PROBLEM REQUIREMENTS:
Go through the data below and gather each line containing "taste".

(PROVIDED INFORMATION begins)

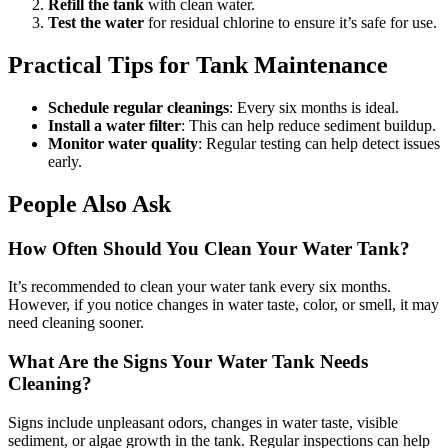
Refill the tank
with clean water.
Test the water
for residual chlorine to ensure it’s safe for use.
Practical Tips for Tank Maintenance
Schedule regular cleanings
: Every six months is ideal.
Install a water filter
: This can help reduce sediment buildup.
Monitor water quality
: Regular testing can help detect issues
early.
People Also Ask
How Often Should You Clean Your Water Tank?
It’s recommended to clean your water tank every six months.
However, if you notice changes in water taste, color, or smell, it may
need cleaning sooner.
What Are the Signs Your Water Tank Needs
Cleaning?
Signs include unpleasant odors, changes in water taste, visible
sediment, or algae growth in the tank. Regular inspections can help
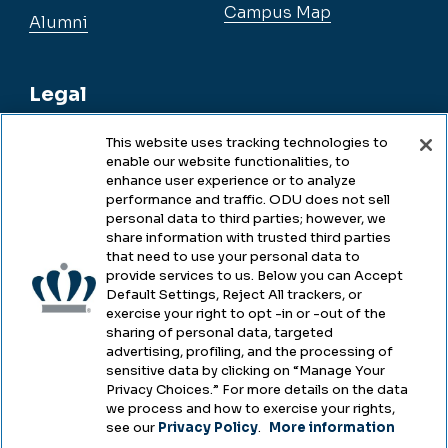
Campus Map
Alumni
Legal
This website uses tracking technologies to
enable our website functionalities, to
Legal & Compliance
enhance user experience or to analyze
performance and traffic. ODU does not sell
Privacy
personal data to third parties; however, we
share information with trusted third parties
Accessibility
that need to use your personal data to
provide services to us. Below you can Accept
Health & Safety
Default Settings, Reject All trackers, or
exercise your right to opt -in or -out of the
Emergency Management
sharing of personal data, targeted
advertising, profiling, and the processing of
Campus Hazing Transparency
sensitive data by clicking on “Manage Your
Privacy Choices.” For more details on the data
we process and how to exercise your rights,
see our
Privacy Policy
.
More information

(PROVIDED INFORMATION ends)

ANSWER TO THIS EXERCISE:
However, if you notice changes in water taste, color, or smell, it may
Signs include unpleasant odors, changes in water taste, visible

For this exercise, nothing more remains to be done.